#### EXERCISE DATA

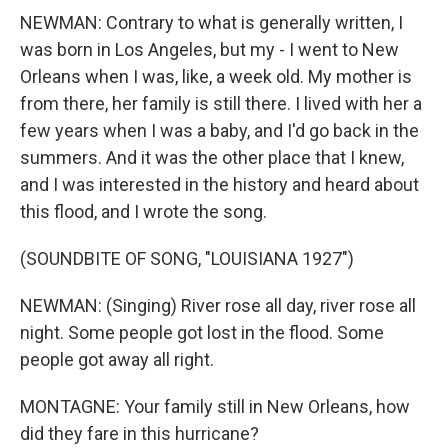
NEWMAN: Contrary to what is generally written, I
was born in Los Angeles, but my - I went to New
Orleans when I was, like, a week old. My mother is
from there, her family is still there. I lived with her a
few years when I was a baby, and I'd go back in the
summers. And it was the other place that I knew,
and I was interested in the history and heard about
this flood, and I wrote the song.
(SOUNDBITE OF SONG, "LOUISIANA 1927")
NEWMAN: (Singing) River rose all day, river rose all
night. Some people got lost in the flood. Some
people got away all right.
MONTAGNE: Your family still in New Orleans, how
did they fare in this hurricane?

########
#### EXERCISE DATA

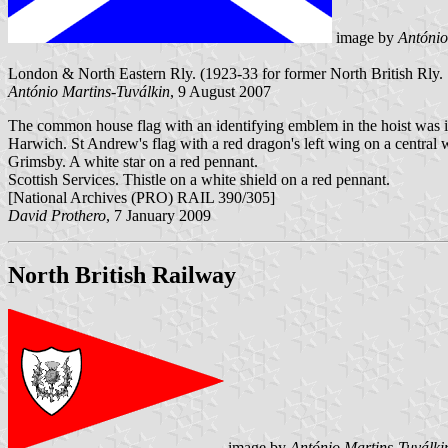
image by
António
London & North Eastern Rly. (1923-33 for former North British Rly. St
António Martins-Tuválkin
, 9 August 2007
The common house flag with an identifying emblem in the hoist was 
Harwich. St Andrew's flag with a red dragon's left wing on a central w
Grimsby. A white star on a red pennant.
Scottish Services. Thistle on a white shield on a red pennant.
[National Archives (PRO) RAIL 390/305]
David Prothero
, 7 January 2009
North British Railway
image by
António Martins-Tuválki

########
#### EXERCISE DATA

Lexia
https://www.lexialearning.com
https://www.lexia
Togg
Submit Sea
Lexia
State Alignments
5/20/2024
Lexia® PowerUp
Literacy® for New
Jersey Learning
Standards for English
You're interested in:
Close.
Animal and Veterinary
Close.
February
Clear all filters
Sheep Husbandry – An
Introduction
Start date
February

########

• WHAT THE TASK ASKS:
Each line in the entries above, starting at the line with "NEWMAN: Contrary to" and ending at the line with "did they fare in this hurricane?", is to be printed exactly, and only those lines.

• RESULT OF THE EXERCISE:
NEWMAN: Contrary to what is generally written, I
was born in Los Angeles, but my - I went to New
Orleans when I was, like, a week old. My mother is
from there, her family is still there. I lived with her a
few years when I was a baby, and I'd go back in the
summers. And it was the other place that I knew,
and I was interested in the history and heard about
this flood, and I wrote the song.
(SOUNDBITE OF SONG, "LOUISIANA 1927")
NEWMAN: (Singing) River rose all day, river rose all
night. Some people got lost in the flood. Some
people got away all right.
MONTAGNE: Your family still in New Orleans, how
did they fare in this hurricane?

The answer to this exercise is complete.